--- START ---

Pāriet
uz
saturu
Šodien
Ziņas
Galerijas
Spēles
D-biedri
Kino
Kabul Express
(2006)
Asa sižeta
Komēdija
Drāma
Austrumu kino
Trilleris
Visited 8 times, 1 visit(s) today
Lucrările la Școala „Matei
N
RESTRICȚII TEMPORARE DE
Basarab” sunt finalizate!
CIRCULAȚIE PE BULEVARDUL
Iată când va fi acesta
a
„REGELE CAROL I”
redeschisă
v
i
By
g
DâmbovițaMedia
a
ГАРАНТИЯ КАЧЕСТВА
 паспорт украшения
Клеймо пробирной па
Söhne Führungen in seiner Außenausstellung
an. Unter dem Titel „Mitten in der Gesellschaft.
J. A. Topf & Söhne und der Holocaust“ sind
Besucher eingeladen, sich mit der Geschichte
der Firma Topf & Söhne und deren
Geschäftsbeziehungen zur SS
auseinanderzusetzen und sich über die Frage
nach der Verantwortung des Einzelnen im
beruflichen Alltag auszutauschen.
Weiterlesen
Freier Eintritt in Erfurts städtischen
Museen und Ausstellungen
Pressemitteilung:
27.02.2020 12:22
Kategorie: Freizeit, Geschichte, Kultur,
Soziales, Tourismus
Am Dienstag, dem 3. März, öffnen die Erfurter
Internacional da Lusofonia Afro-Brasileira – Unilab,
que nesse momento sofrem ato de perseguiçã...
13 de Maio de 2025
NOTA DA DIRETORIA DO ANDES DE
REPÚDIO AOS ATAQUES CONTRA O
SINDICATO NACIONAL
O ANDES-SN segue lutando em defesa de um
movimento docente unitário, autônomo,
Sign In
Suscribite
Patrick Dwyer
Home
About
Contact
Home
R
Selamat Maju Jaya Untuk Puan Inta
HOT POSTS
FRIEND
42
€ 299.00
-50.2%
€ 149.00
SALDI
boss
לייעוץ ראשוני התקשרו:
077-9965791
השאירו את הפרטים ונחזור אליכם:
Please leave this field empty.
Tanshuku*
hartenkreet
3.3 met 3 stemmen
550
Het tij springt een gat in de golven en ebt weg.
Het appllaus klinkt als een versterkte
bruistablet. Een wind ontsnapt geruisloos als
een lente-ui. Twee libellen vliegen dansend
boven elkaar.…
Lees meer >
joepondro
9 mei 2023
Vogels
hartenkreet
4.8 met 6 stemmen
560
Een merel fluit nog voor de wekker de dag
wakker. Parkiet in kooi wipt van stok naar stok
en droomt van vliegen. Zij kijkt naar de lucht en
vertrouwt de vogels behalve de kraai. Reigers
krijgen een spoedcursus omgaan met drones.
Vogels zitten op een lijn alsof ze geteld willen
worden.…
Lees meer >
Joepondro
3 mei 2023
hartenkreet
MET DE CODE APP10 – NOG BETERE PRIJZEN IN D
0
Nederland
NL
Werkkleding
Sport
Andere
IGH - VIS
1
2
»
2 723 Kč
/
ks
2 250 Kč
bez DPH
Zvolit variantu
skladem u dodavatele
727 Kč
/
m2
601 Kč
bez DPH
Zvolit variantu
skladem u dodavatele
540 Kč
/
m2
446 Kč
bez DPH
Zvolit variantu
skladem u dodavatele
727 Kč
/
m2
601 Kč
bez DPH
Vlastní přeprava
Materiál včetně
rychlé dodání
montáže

--- END ---

Where the material contains a line with "sich", return that line.

Besucher eingeladen, sich mit der Geschichte
auseinanderzusetzen und sich über die Frage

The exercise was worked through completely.